AIM OF THE TASK — Copy only what lies from the line containing "4. Juni 2021" through the line containing "厚さ8.5センチ、重さ5キロの大冊。19" in the entries below, keeping both end lines exact and dropping every picture.

RECORDS SUPPLIED —
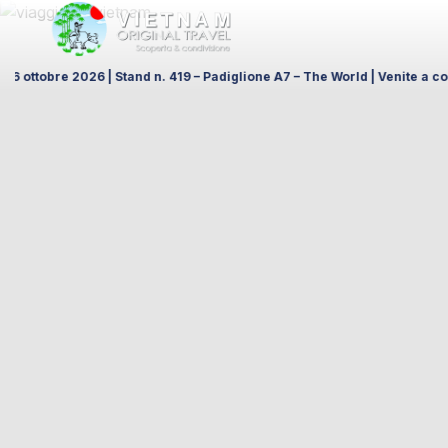
tand n. 419 – Padiglione A7 – The World | Venite a conoscere Vietnam Or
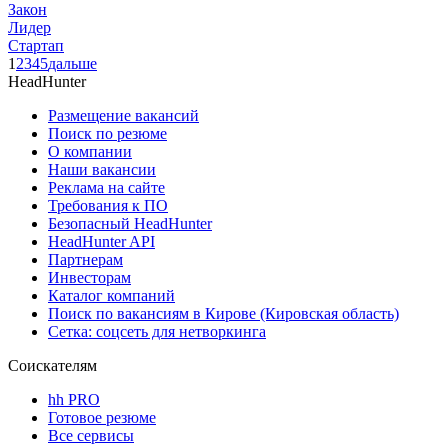
Закон
Лидер
Стартап
1
2
3
4
5
дальше
HeadHunter
Размещение вакансий
Поиск по резюме
О компании
Наши вакансии
Реклама на сайте
Требования к ПО
Безопасный HeadHunter
HeadHunter API
Партнерам
Инвесторам
Каталог компаний
Поиск по вакансиям в Кирове (Кировская область)
Сетка: соцсеть для нетворкинга
Соискателям
hh PRO
Готовое резюме
Все сервисы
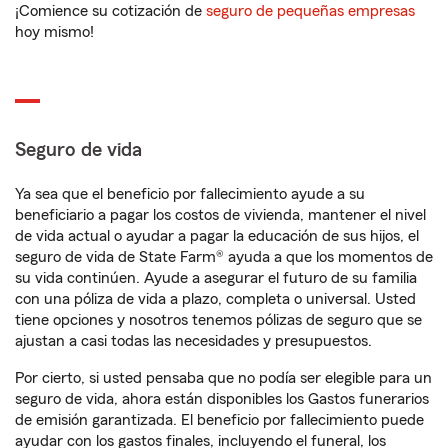
¡Comience su cotización de
seguro de pequeñas empresas
hoy mismo!
Seguro de vida
Ya sea que el beneficio por fallecimiento ayude a su
beneficiario a pagar los costos de vivienda, mantener el nivel
de vida actual o ayudar a pagar la educación de sus hijos, el
seguro de vida de State Farm® ayuda a que los momentos de
su vida continúen. Ayude a asegurar el futuro de su familia
con una póliza de vida a plazo, completa o universal. Usted
tiene opciones y nosotros tenemos pólizas de seguro que se
ajustan a casi todas las necesidades y presupuestos.
Por cierto, si usted pensaba que no podía ser elegible para un
seguro de vida, ahora están disponibles los Gastos funerarios
de emisión garantizada. El beneficio por fallecimiento puede
ayudar con los gastos finales, incluyendo el funeral, los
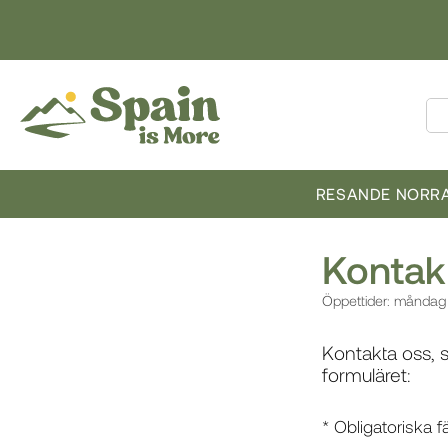
RESANDE NORRA
Kontak
Öppettider: måndag t
Kontakta oss, s
formuläret:
* Obligatoriska fä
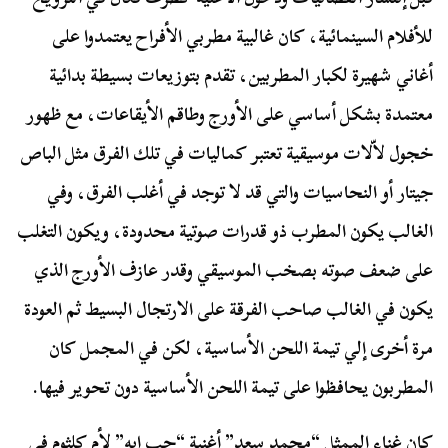
للأفلام السينمائية، كان غالبية مطربي الأفراح يعتمدوا على
أغاني شهيرة لكبار المطربين، تقدم بتوزيعات بسيطة بدائية
معتمدة بشكل أساسي على الأورج وطاقم الأيقاعات، مع ظهور
خجول لاّلات موسيقية تعتبر كماليات في تلك الفرق مثل الباص
جيتار أو النحاسيات والتي قد لا توجد في أغلب الفرق، وفي
الغالب يكون المطرب ذو قدرات صوتية محدودة، ويكون التغلب
على ضعف صوته بصخب الموسيقي وقدر عازف الأورج الذي
يكون في الغالب صاحب الفرقة على الارتجال البسيط ثم العودة
مرة أخرى إلي تيمة اللحن الأساسية، لكن في المجمل كان
المطربون يحافظوا على تيمة اللحن الأساسية دون تحوير فيها.
كان غناء الممثل “محمد سعد” أغنية “حب إيه” لأم كلثوم في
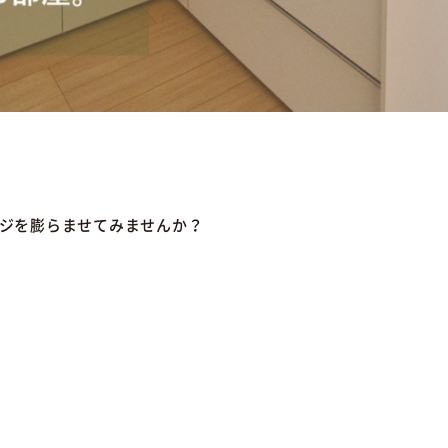
ジを膨らませてみませんか？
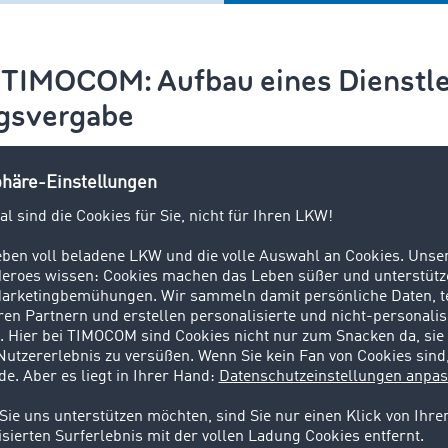
 TIMOCOM: Aufbau eines Dienstle
agsvergabe
wek betont, wie die digitale Auftragsvergabe über TIMOCO
at, und gleichzeitig die lästige Papierarbeit drastisch redu
klung ist ein entscheidender Faktor. In nur acht Monaten 
Über 855 verschiedene Auftragnehmer erhielten 2.221 digita
beeindruckender Erfolg. Während des persönlichen Coachi
n Stefan Watzlawek und sein Kollege ihre Kenntnisse in d
ntdeckte sein Kollege Döring wertvolle Funktionen wie
die U
speziellen Anforderungen, wie Mitnahmestaplern, schnell f
von der Lagersuche, die sofort passende Flächen bereithält.
agstracking zur Kommunikationsreduzierung während des T
e.
n spezifisches Wünsche:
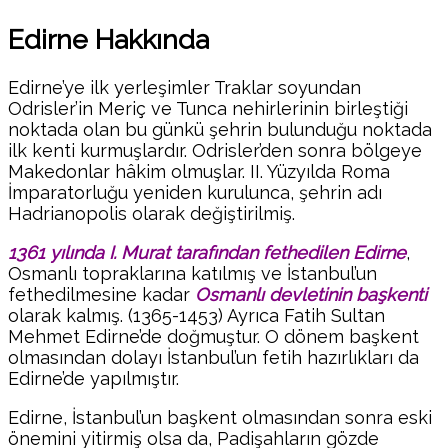
Edirne Hakkında
Edirne’ye ilk yerleşimler Traklar soyundan
Odrisler’in Meriç ve Tunca nehirlerinin birleştiği
noktada olan bu günkü şehrin bulunduğu noktada
ilk kenti kurmuşlardır. Odrisler’den sonra bölgeye
Makedonlar hâkim olmuşlar. II. Yüzyılda Roma
İmparatorluğu yeniden kurulunca, şehrin adı
Hadrianopolis olarak değiştirilmiş.
1
361 yılında I. Murat tarafından fethedilen Edirne
,
Osmanlı topraklarına katılmış ve İstanbul’un
fethedilmesine kadar
Osmanlı devletinin başkenti
olarak kalmış. (1365-1453) Ayrıca Fatih Sultan
Mehmet Edirne’de doğmuştur. O dönem başkent
olmasından dolayı İstanbul’un fetih hazırlıkları da
Edirne’de yapılmıştır.
Edirne, İstanbul’un başkent olmasından sonra eski
önemini yitirmiş olsa da, Padişahların gözde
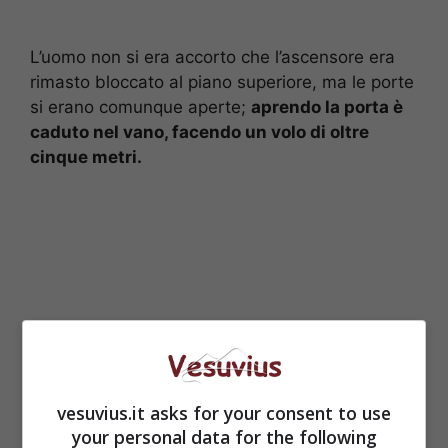
L’uomo non si era accorto che l’ascensore era
rimasto bloccato al piano superiore, ma le porte
si erano comunque aperte;
aprendo la porta è
caduto nel vano, facendo un volo di oltre
cinque metri.
vesuvius.it asks for your consent to use
your personal data for the following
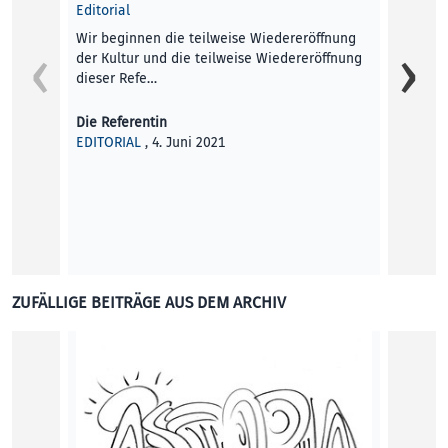
Editorial
Werden
Wir beginnen die teilweise Wiedereröffnung
der Kultur und die teilweise Wiedereröffnung
Der di
dieser Refe…
kurati
Zendro
Die Referentin
EDITORIAL
, 4. Juni 2021
Bettin
KUNST
ZUFÄLLIGE BEITRÄGE AUS DEM ARCHIV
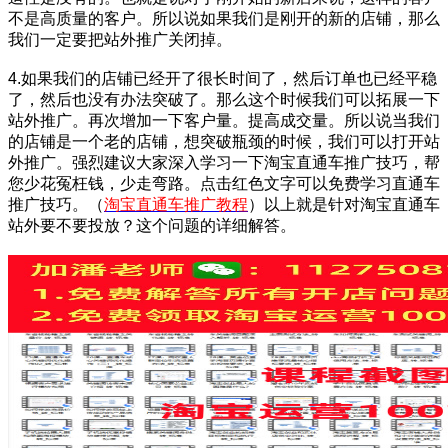
不是高质量的客户。所以说如果我们是刚开的新的店铺，那么
我们一定要把站外推广关闭掉。
4.如果我们的店铺已经开了很长时间了，然后订单也已经平稳
了，然后也没有办法突破了。那么这个时候我们可以拓展一下
站外推广。再次增加一下客户量。提高成交量。所以说当我们
的店铺是一个老的店铺，想突破瓶颈的时候，我们可以打开站
外推广。强烈建议大家深入学习一下淘宝直通车推广技巧，帮
您少花冤枉钱，少走弯路。点击红色文字可以免费学习直通车
推广技巧。（
淘宝直通车推广教程
）以上就是针对
淘宝直通车
站外要不要投放？这个问题的详细解答。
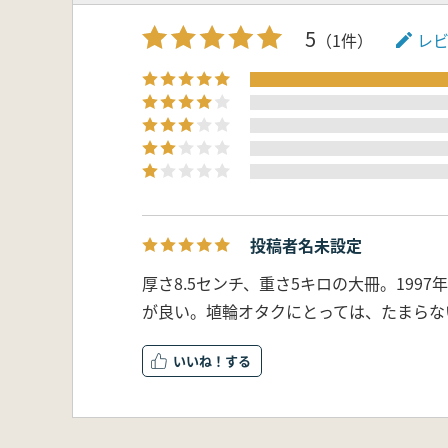
5
（1件）
レ
投稿者名未設定
厚さ8.5センチ、重さ5キロの大冊。19
が良い。埴輪オタクにとっては、たまらな
いいね！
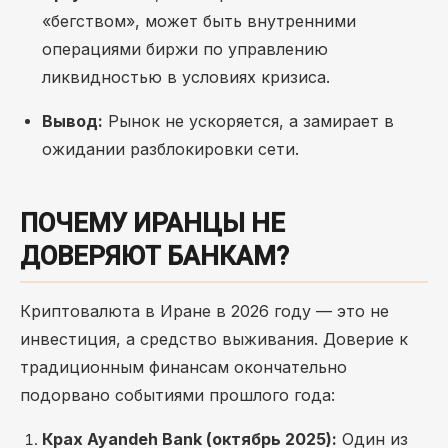
«бегством», может быть внутренними
операциями биржи по управлению
ликвидностью в условиях кризиса.
Вывод:
Рынок не ускоряется, а замирает в
ожидании разблокировки сети.
ПОЧЕМУ ИРАНЦЫ НЕ
ДОВЕРЯЮТ БАНКАМ?
Криптовалюта в Иране в 2026 году — это не
инвестиция, а средство выживания. Доверие к
традиционным финансам окончательно
подорвано событиями прошлого года:
Крах Ayandeh Bank (октябрь 2025):
Один из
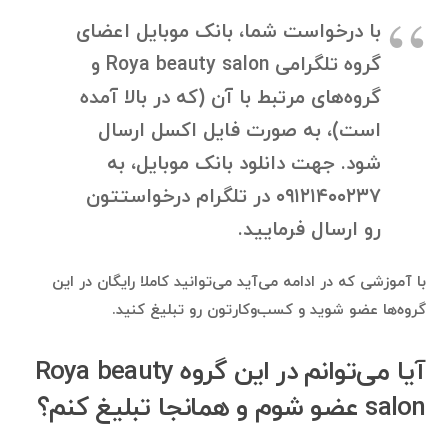
با درخواست شما، بانک موبایل اعضای
گروه تلگرامی Roya beauty salon و
گروه‌های مرتبط با آن (که در بالا آمده
است)، به صورت فایل اکسل ارسال
شود. جهت دانلود بانک موبایل، به
۰۹۱۲۱۴۰۰۲۳۷ در تلگرام درخواستتون
رو ارسال فرمایید.
با آموزشی که در ادامه می‌آید می‌توانید کاملا رایگان در این
گروه‌ها عضو شوید و کسب‌وکارتون رو تبلیغ کنید.
آیا می‌توانم در این گروه Roya beauty
salon عضو شوم و همانجا تبلیغ کنم؟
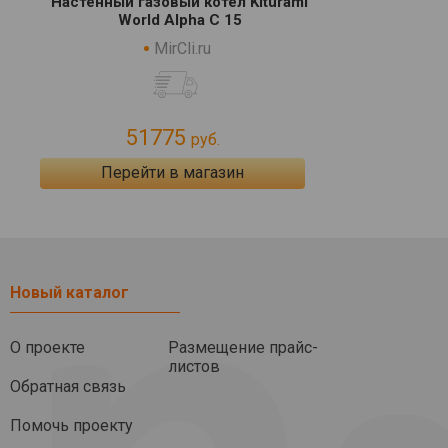
Настенный газовый котел Kiturami
World Alpha C 15
MirCli.ru
51775
руб.
Перейти в магазин
Новый каталог
О проекте
Размещение прайс-
листов
Обратная связь
Помочь проекту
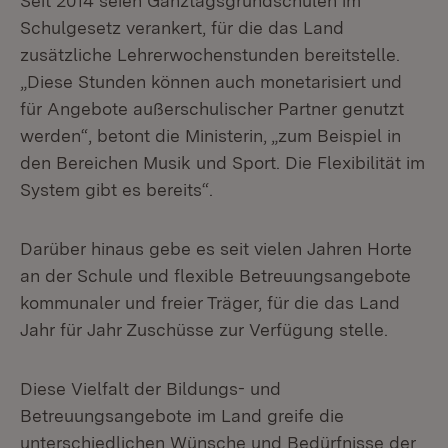
Seit 2014 seien Ganztagsgrundschulen im
Schulgesetz verankert, für die das Land
zusätzliche Lehrerwochenstunden bereitstelle.
„Diese Stunden können auch monetarisiert und
für Angebote außerschulischer Partner genutzt
werden“, betont die Ministerin, „zum Beispiel in
den Bereichen Musik und Sport. Die Flexibilität im
System gibt es bereits“.
Darüber hinaus gebe es seit vielen Jahren Horte
an der Schule und flexible Betreuungsangebote
kommunaler und freier Träger, für die das Land
Jahr für Jahr Zuschüsse zur Verfügung stelle.
Diese Vielfalt der Bildungs- und
Betreuungsangebote im Land greife die
unterschiedlichen Wünsche und Bedürfnisse der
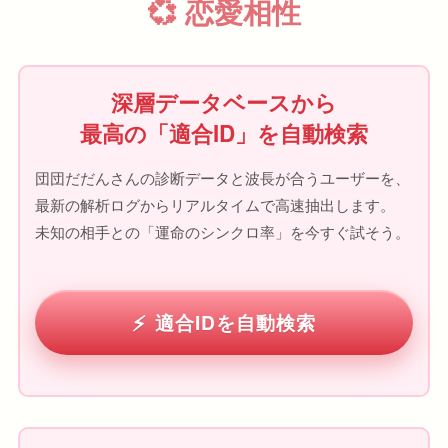
💞 恋愛相性
深層データベースから
最高の「適合ID」を自動検索
団団だだんさんの診断データと波長が合うユーザーを、
最新の解析ログからリアルタイムで高速抽出します。
未知の相手との「運命のシンクロ率」を今すぐ試そう。
適合IDを自動検索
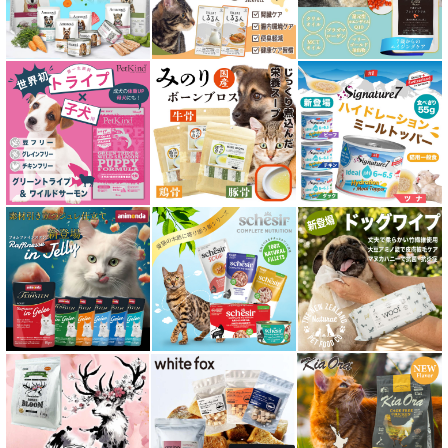
皮膚・被毛ケア対応 フード for CAT
食物アレルギー対応キャットフード
腎臓ケア対応キャットフード
関節サポート対応 フード for CAT
糖尿ケア対応 フード for CAT
肥満ケア対応 フード for CAT
泌尿器ケア対応 フード for CAT
胃腸ケア対応 フード for CAT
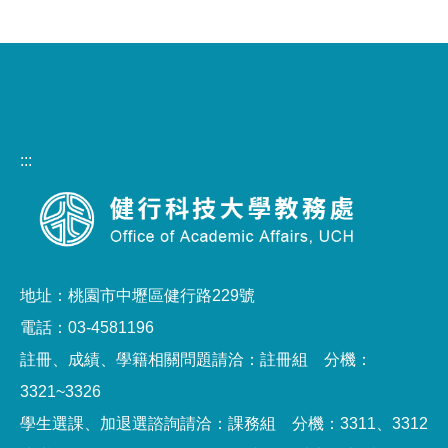
:::
地址：桃園市中壢區健行路229號
電話：03-4581196
註冊、成績、學籍相關問題請洽：註冊組 分機：
3321~3326
學生選課、加退選諮詢請洽：課務組 分機：3311、3312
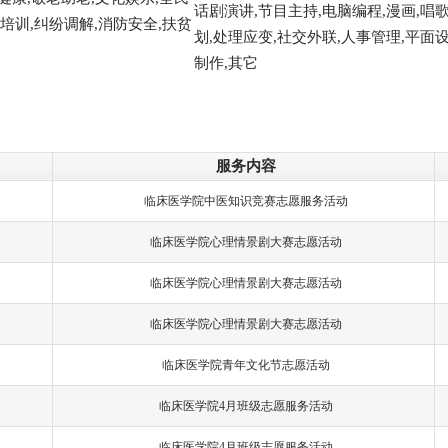
话剧演讲,节目主持,电脑编程,漫画,唱歌
培训,纠纷调解,消防安全,扶贫
划,处理应变,社交外联,人事管理,平面设
制作,其它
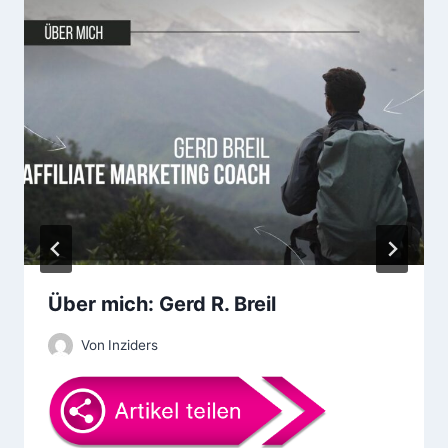
g
s
n
a
v
i
g
a
Über mich: Gerd R. Breil
t
Von
Inziders
i
o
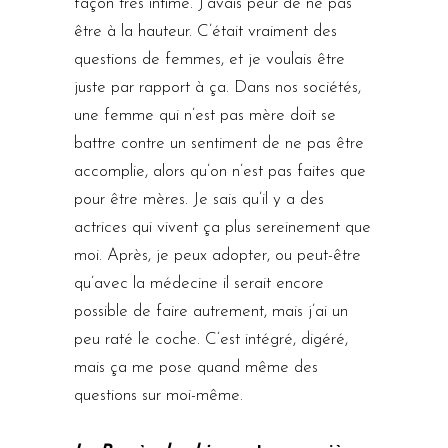
façon très intime. J’avais peur de ne pas
être à la hauteur. C’était vraiment des
questions de femmes, et je voulais être
juste par rapport à ça. Dans nos sociétés,
une femme qui n’est pas mère doit se
battre contre un sentiment de ne pas être
accomplie, alors qu’on n’est pas faites que
pour être mères. Je sais qu’il y a des
actrices qui vivent ça plus sereinement que
moi. Après, je peux adopter, ou peut-être
qu’avec la médecine il serait encore
possible de faire autrement, mais j’ai un
peu raté le coche. C’est intégré, digéré,
mais ça me pose quand même des
questions sur moi-même.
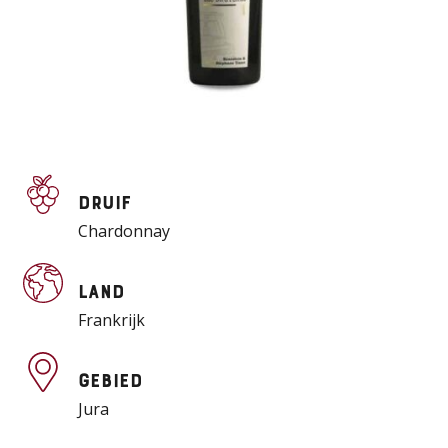
Druif
Chardonnay
Land
Frankrijk
Gebied
Jura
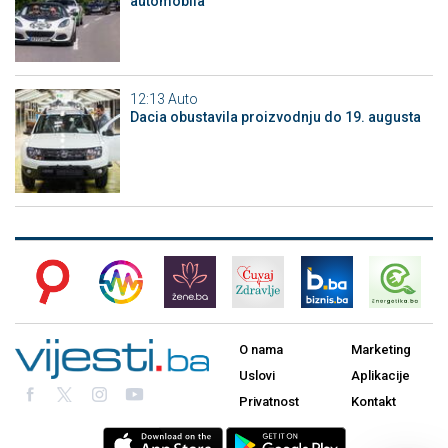
automobila
12:13
Auto
Dacia obustavila proizvodnju do 19. augusta
O nama
Marketing
Uslovi
Aplikacije
Privatnost
Kontakt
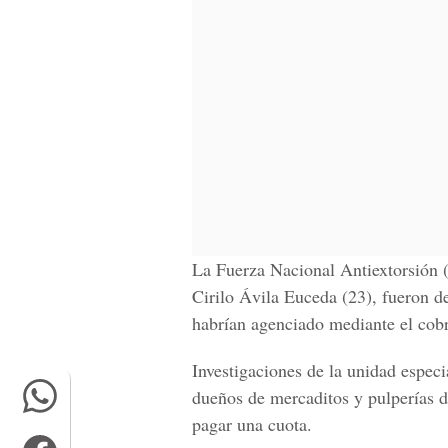
La Fuerza Nacional Antiextorsión 
Cirilo Ávila Euceda (23), fueron d
habrían agenciado mediante el cobr
Investigaciones de la unidad espec
dueños de mercaditos y pulperías d
pagar una cuota.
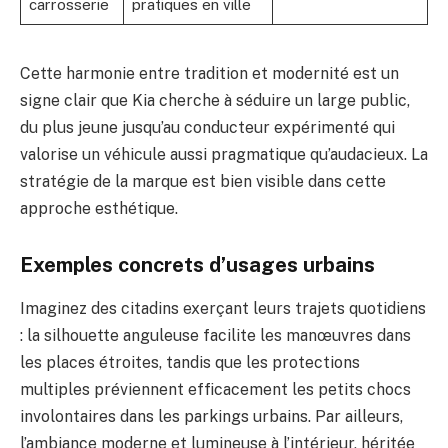
carrosserie
pratiques en ville
Cette harmonie entre tradition et modernité est un
signe clair que Kia cherche à séduire un large public,
du plus jeune jusqu’au conducteur expérimenté qui
valorise un véhicule aussi pragmatique qu’audacieux. La
stratégie de la marque est bien visible dans cette
approche esthétique.
Exemples concrets d’usages urbains
Imaginez des citadins exerçant leurs trajets quotidiens
: la silhouette anguleuse facilite les manœuvres dans
les places étroites, tandis que les protections
multiples préviennent efficacement les petits chocs
involontaires dans les parkings urbains. Par ailleurs,
l’ambiance moderne et lumineuse à l’intérieur, héritée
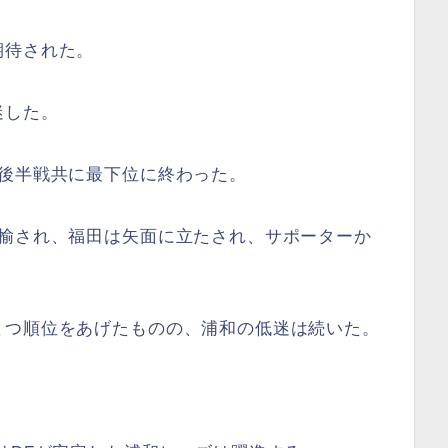
期待された。
迷した。
、後半戦共に最下位に終わった。
揶揄され、福田は矢面に立たされ、サポーターか
とつ順位をあげたものの、浦和の低迷は続いた。
。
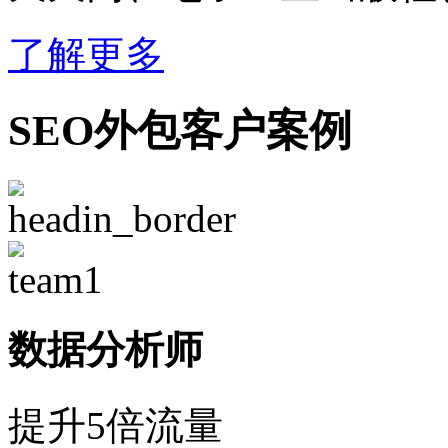
了解更多
SEO外包客户案例
数据分析师
提升5倍流量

ANSWER SPACE —
, 4. Juni 2021
Bettin
KUNST
ZUFÄLLIGE BEITRÄGE AUS DEM ARCHIV
不是高质量的客户。所以说如果我们是刚开的新的店铺，那么
我们一定要把站外推广关闭掉。
4.如果我们的店铺已经开了很长时间了，然后订单也已经平稳
了，然后也没有办法突破了。那么这个时候我们可以拓展一下
站外推广。再次增加一下客户量。提高成交量。所以说当我们
的店铺是一个老的店铺，想突破瓶颈的时候，我们可以打开站
外推广。强烈建议大家深入学习一下淘宝直通车推广技巧，帮
您少花冤枉钱，少走弯路。点击红色文字可以免费学习直通车
推广技巧。（
淘宝直通车推广教程
）以上就是针对
淘宝直通车
站外要不要投放？这个问题的详细解答。
5
（1件）
レ
投稿者名未設定
厚さ8.5センチ、重さ5キロの大冊。19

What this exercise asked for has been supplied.